Napolitano to leave Homeland Security

Napolitano to leave Homeland Security

WASHINGTON - Homeland Security Secretary Janet Napolitano announced her resignation Friday to take over the University of California system, leaving behind a huge department still working to adjust to the merger of nearly two dozen agencies after the Sept. 11, 2001 terrorist attacks.

The former Arizona governor came to President Obama's Cabinet with plans to fix the nation's broken immigration system, and she is leaving in the midst of a heated battle in Congress over how - or if - that overhaul will be accomplished.

The most frequent contact by most Americans is with the department's Transportation Security Administration screeners at airports. But its charter is much broader: It comprises agencies that protect the president, respond to disasters and enforce immigration laws as well as secure air travel. It includes the Secret Service, the Coast Guard, the Federal Emergency Management Agency, Immigration and Customs Enforcement and Customs and Border Protection as well as the TSA.

Like the department Napolitano has run since the beginning of the Obama administration, the University of California system is a giant, multilayered organization, though with a far different mission.

Her appointment, which still must be confirmed by the system's board of regents, could triple Napolitano's salary from $199,700 to around $600,000. She said she would stay on as secretary until early September.

It is not clear whom Obama may be considering to replace her.

Sen. Charles Schumer, D-N.Y., said Friday he wants to Obama to nominate New York Police Department Commissioner Ray Kelly.

"Janet's portfolio has included some of the toughest challenges facing our country," Obama said in a statement Friday. "She's worked around the clock to respond to natural disasters, from the Joplin tornado to Hurricane Sandy, helping Americans recover and rebuild."

He said, the American people "are safer and more secure thanks to Janet's leadership in protecting our homeland against terrorist attacks."

She said in a statement, "The opportunity to work with the dedicated men and women of the Department of Homeland Security, who serve on the front lines of our nation's efforts to protect our communities and families from harm, has been the highlight of my professional career."

Napolitano's national profile and government experience trump the fact that she's never held an academic post as she prepares to lead the financially challenged University of California, college administrators and professors said.

The university's Board of Regents will vote on her nomination July 18.

Napolitano would be the 10-campus university's first female president, taking over a system from Mark Yudof with more than 234,000 students and an operating budget topping $24 billion, almost triple the size of the Arizona state budget.

The challenge is formidable as California lawmakers have slashed support for the university system by more than $1 billion since 2007 as they grappled with the recession and resurgent budget deficits.

"She has experience in working effectively with legislators, and that is important for the UC system president," said Peter Likins, who served as president of the University of Arizona from 1997 to 2006, overlapping with Napolitano's term as governor. "She does have to work hard to earn the acceptance, approval and support of the academic community."

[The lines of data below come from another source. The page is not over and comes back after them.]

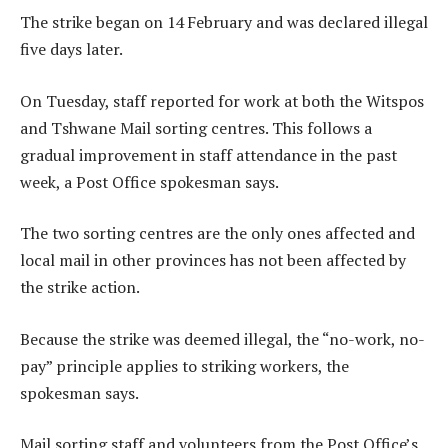
The strike began on 14 February and was declared illegal
five days later.
On Tuesday, staff reported for work at both the Witspos
and Tshwane Mail sorting centres. This follows a
gradual improvement in staff attendance in the past
week, a Post Office spokesman says.
The two sorting centres are the only ones affected and
local mail in other provinces has not been affected by
the strike action.
Because the strike was deemed illegal, the “no-work, no-
pay” principle applies to striking workers, the
spokesman says.
Mail sorting staff and volunteers from the Post Office’s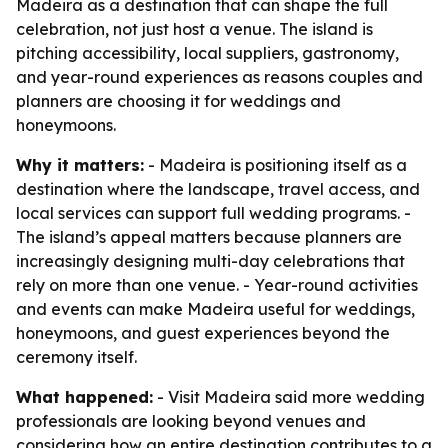
Madeira as a destination that can shape the full
celebration, not just host a venue. The island is
pitching accessibility, local suppliers, gastronomy,
and year-round experiences as reasons couples and
planners are choosing it for weddings and
honeymoons.
Why it matters:
- Madeira is positioning itself as a
destination where the landscape, travel access, and
local services can support full wedding programs. -
The island’s appeal matters because planners are
increasingly designing multi-day celebrations that
rely on more than one venue. - Year-round activities
and events can make Madeira useful for weddings,
honeymoons, and guest experiences beyond the
ceremony itself.
What happened:
- Visit Madeira said more wedding
professionals are looking beyond venues and
considering how an entire destination contributes to a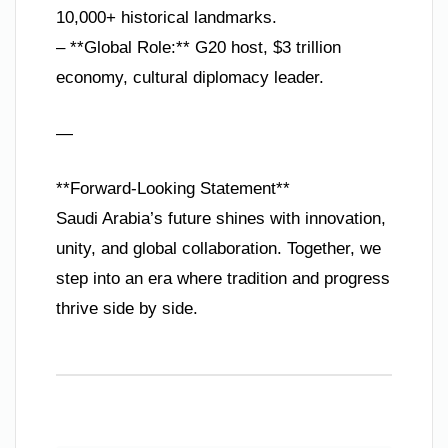
10,000+ historical landmarks.
– **Global Role:** G20 host, $3 trillion
economy, cultural diplomacy leader.
—
**Forward-Looking Statement**
Saudi Arabia’s future shines with innovation,
unity, and global collaboration. Together, we
step into an era where tradition and progress
thrive side by side.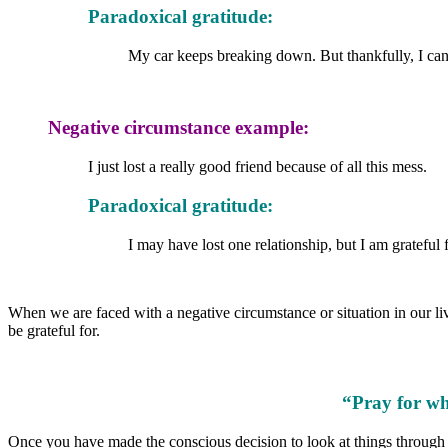
Paradoxical gratitude:
My car keeps breaking down. But thankfully, I can st
Negative circumstance example:
I just lost a really good friend because of all this mess.
Paradoxical gratitude:
I may have lost one relationship, but I am grateful
When we are faced with a negative circumstance or situation in our li
be grateful for.
“Pray for wh
Once you have made the conscious decision to look at things through th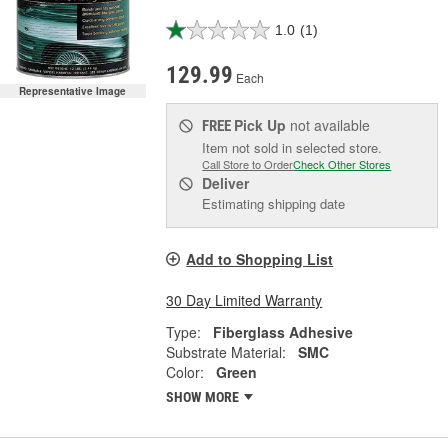
1.0
(1)
129.99
Each
Representative Image
Pick Up
not available
FREE
Item not sold in selected store.
Call Store to Order
Check Other Stores
Deliver
Estimating shipping date
Add to Shopping List
30 Day Limited Warranty
Type:
Fiberglass Adhesive
Substrate Material:
SMC
Color:
Green
SHOW MORE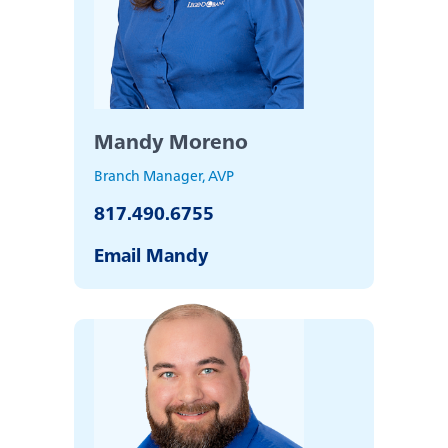
Mandy Moreno
Branch Manager, AVP
817.490.6755
Email Mandy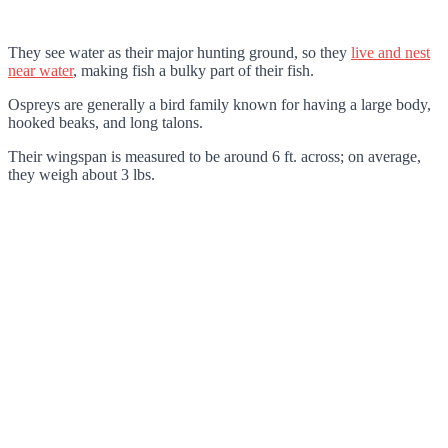
They see water as their major hunting ground, so they
live and nest
near water
, making fish a bulky part of their fish.
Ospreys are generally a bird family known for having a large body,
hooked beaks, and long talons.
Their wingspan is measured to be around 6 ft. across; on average,
they weigh about 3 lbs.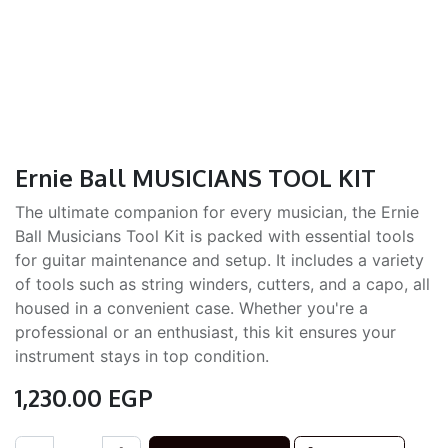
Ernie Ball MUSICIANS TOOL KIT
The ultimate companion for every musician, the Ernie
Ball Musicians Tool Kit is packed with essential tools
for guitar maintenance and setup. It includes a variety
of tools such as string winders, cutters, and a capo, all
housed in a convenient case. Whether you're a
professional or an enthusiast, this kit ensures your
instrument stays in top condition.
1,230.00
EGP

UC Regent Sherry Lansing said that while some might consider Napolitano "an unconventional choice," she cited her advocacy for public education as governor and her sponsorship of a policy protecting undocumented immigrants pursuing a college education from deportation.

"Secretary Napolitano has the strength of character and an outsider's mind that will well serve the students and faculty," California Gov. Jerry Brown said in a statement. "It will be exciting to work with her."

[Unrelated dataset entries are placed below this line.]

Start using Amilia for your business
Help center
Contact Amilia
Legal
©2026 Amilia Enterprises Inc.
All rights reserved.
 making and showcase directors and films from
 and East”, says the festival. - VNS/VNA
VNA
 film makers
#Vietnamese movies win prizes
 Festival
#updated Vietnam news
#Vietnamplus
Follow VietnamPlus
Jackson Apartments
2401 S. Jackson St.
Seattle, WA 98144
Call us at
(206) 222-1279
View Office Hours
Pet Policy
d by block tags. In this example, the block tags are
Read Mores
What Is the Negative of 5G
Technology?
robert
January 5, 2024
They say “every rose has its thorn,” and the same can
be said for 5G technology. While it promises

Napolitano attended Santa Clara University as an undergraduate, and was its first female valedictorian. After law school at the University of Virginia, she clerked for a judge on the U.S. Court of Appeals for the 9th Circuit. She was Arizona's attorney general before serving as governor from 2003 to 2009, when she joined President Obama's cabinet. As governor, she sat on the Board of Regents, which oversees the state's universities.

Arizonans in Congress serve up praise, scorn

PHOENIX - Arizona Sen. John McCain is praising outgoing Homeland Security Secretary Janet Napolitano for her integrity and commitment to the nation's security.

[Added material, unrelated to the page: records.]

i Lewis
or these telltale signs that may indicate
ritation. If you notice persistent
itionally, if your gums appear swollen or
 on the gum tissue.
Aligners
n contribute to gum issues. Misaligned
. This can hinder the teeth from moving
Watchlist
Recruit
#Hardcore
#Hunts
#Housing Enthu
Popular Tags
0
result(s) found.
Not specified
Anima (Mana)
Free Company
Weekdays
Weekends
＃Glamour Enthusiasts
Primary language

Arizona Rep. Paul Gosar isn't being so kind. He slammed the former Arizona governor who resigned Friday to head the University of California.

Gosar issued a statement saying Napolitano's "inaction and incompetence on border security will continue to plague our nation for years to come."

McCain says that while he and Napolitano had their disagreements, she served the nation with honor in one of the toughest and most thankless jobs in Washington.